START Data for this task
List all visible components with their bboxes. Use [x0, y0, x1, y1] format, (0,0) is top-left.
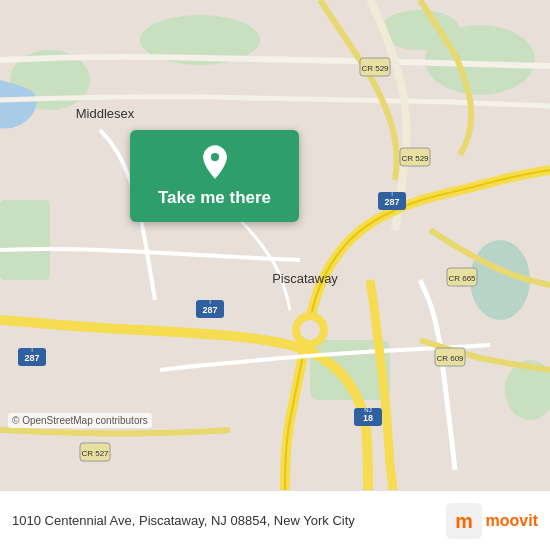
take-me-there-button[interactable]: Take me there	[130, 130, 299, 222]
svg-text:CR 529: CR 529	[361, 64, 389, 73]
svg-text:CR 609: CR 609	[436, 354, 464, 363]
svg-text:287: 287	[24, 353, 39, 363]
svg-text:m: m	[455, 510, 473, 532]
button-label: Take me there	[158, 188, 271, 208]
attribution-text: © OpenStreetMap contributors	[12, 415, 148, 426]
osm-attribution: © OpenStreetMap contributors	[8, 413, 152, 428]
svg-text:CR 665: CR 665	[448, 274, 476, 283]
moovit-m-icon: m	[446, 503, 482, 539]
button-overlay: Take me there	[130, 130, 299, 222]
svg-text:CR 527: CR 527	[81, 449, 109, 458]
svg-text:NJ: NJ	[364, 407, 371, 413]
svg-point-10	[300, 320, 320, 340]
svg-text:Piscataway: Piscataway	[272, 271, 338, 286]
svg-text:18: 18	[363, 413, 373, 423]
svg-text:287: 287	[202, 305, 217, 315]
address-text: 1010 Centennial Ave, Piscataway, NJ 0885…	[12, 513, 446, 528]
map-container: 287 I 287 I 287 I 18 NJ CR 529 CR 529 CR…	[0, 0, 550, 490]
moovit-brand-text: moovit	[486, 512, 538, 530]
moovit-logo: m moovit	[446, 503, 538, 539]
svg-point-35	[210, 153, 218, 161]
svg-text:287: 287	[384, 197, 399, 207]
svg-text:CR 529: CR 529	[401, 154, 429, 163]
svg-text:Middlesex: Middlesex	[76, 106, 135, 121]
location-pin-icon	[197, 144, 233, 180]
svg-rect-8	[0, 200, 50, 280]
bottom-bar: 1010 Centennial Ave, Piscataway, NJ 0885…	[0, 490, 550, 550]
END Data for this task
(Your objective): Which lines of the data contain the word "button"? Copy each one.

(Written response):
take-me-there-button[interactable]: Take me there	[130, 130, 299, 222]
button-label: Take me there	[158, 188, 271, 208]
button-overlay: Take me there	[130, 130, 299, 222]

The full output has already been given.